By Anthony Bourdain and Joel Rose

The guts of the tale: Before his death in June 2018, beloved bad-boy chef and comic lover Anthony Bourdain had wrapped up work on this comic anthology of tales of haunted chefs and bedeviled diners with his Get Jiro! collaborator and friend, Joel Rose. Filled with gruesome art from some of the comic world’s top horror artists and inspired by Japanese folklore, the collection is centered on a group of chefs who take turns telling increasingly horrifying tales of spirits like Hidarugami, the ravenous souls of those who starved to death, or Jikininki, ghouls who feast on the dead.

Bone-chilling quote: “There’s just something about horseflesh. I crave it.”

For fans of: The Tales from the Crypt and Haunt of Fear comic series or anyone interested in the legacy of Bourdain, whom Rose lovingly calls “the hungriest ghost of them all” in a dedication penned after the chef’s death.

Costume inspiration: Check out the glossary filled with legendary Japanese spirits like Yuki-Onna, a beautiful spirit with a deadly kiss.

Spook-o-meter: 


Dracul
By Dacre Stoker and J.D. Barker

The guts of the tale: Dacre Stoker, the great-grandnephew of Bram Stoker, and established horror author J.D. Barker (The Fourth Monkey) have teamed up to pen this prequel of sorts to Dracula, the 1897 vampire novel that kicked off the still-fervent fascination with the Count. In keeping with the classic’s epistolary style, Dracul is written as journal entries and features Bram himself as the protagonist. This delightfully gothic tale is packed with gore and atmosphere.

Bone-chilling quote: “He smiled at me and tapped on the glass again with his fingernails. His nails were long and yellow, hideously so. Oh, and his teeth! . . . His lips were curled back like those of a snarling dog, and his teeth were like fangs. He licked at his lips and said my name. He said it so quietly, as if mouthing it, yet I heard him perfectly, as if he were right next to me.”

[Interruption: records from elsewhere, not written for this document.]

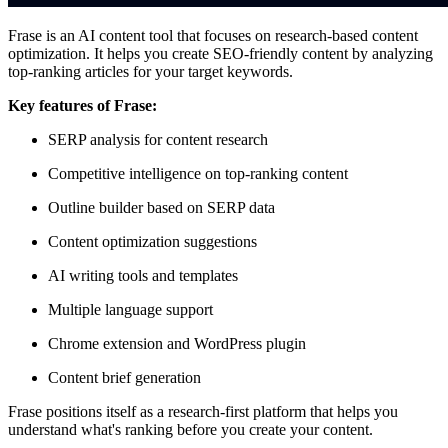
Frase is an AI content tool that focuses on research-based content
optimization. It helps you create SEO-friendly content by analyzing
top-ranking articles for your target keywords.
Key features of Frase:
SERP analysis for content research
Competitive intelligence on top-ranking content
Outline builder based on SERP data
Content optimization suggestions
AI writing tools and templates
Multiple language support
Chrome extension and WordPress plugin
Content brief generation
Frase positions itself as a research-first platform that helps you
understand what's ranking before you create your content.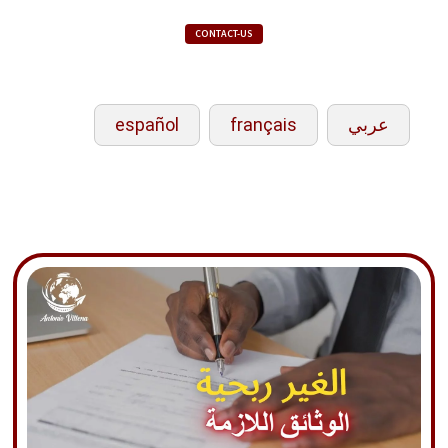
CONTACT-US
español
français
عربي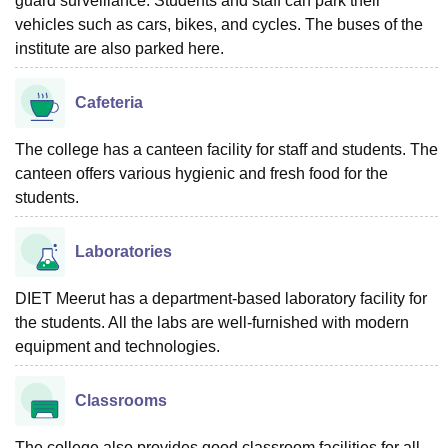
guard surveillance. Students and staff can park their
vehicles such as cars, bikes, and cycles. The buses of the
institute are also parked here.
Cafeteria
The college has a canteen facility for staff and students. The
canteen offers various hygienic and fresh food for the
students.
Laboratories
DIET Meerut has a department-based laboratory facility for
the students. All the labs are well-furnished with modern
equipment and technologies.
Classrooms
The college also provides good classroom facilities for all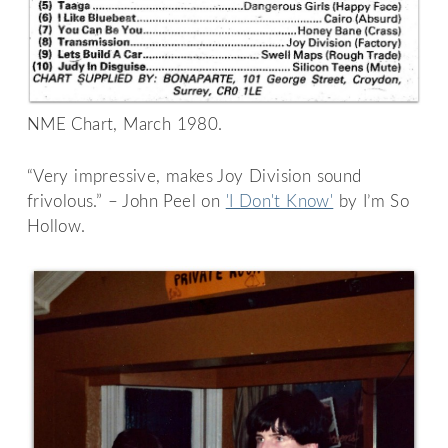
NME Chart, March 1980.
“Very impressive, makes Joy Division sound
frivolous.” – John Peel on
'I Don't Know'
by I’m So
Hollow.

For fans of: Dracula by Bram Stoker (duh), The Historian by Elizabeth Kostova or Bellman & Black by Diane Setterfield.

Costume inspiration: This one’s obvious: Grab a cape and some plastic fangs!

Spook-o-meter: 


The Witch of Willow Hall
By Hester Fox

The guts of the tale: Equal parts romantic and supernaturally chilling, Hester Fox’s sweeping tale is set in 1821 New England, two centuries after the infamous Salem witch trials. But it looks like the witches were real after all, and young Lydia Montrose has the lineage and burgeoning power to prove it. A creepy estate, juicy scandal, family secrets, ghosts and a handsome yet mysterious suitor make this a satisfying and quietly foreboding tale that never gets too dark.

Bone-chilling quote: “It’s a slow moan, a keening wail. The sound is so wretched that it’s the culmination of every lost soul and groan of cold wind that has ever swept the earth.”

For fans of: Deborah Harkness, Practical Magic by Alice Hoffman, Jane Eyre and “Charmed.”

Costume inspiration: A witch from the era of your choosing.

Spook-o-meter: 


Llewellyn’s Little Book of Halloween
By Mickie Mueller

The guts of the tale: This little book is a history of Halloween, a party-planning inspiration and a book of charms all rolled into one. Mickie Mueller provides insight into Halloween’s origins, along with simple spells (sprinkle thyme in your shoes for courage), recipes and decor ideas that are perfect for your own gathering of spirits.

Bone-chilling quote: “Bats have been a longtime symbol of Halloween, and it’s not because they’re scary; I’ve met a few, and they’re really not.” (Which sounds exactly like something a bat disguised as a human would say!)

For fans of: All things Halloween!

Costume inspiration: Something classic, like a sheet-clad ghost.

Spook-o-meter: 

Devil’s Day
By Andrew Michael Hurley

The guts of the tale: John thought he had escaped the superstitious ways of the wild English countryside. Yet when his grandfather dies, he is pulled back into his family’s tiny farming community, where strange things have been occurring. Has the devil slipped in among the flocks of sheep? Or has the devil always been among them? This atmospheric, eerie novel is perfect for a rainy night in.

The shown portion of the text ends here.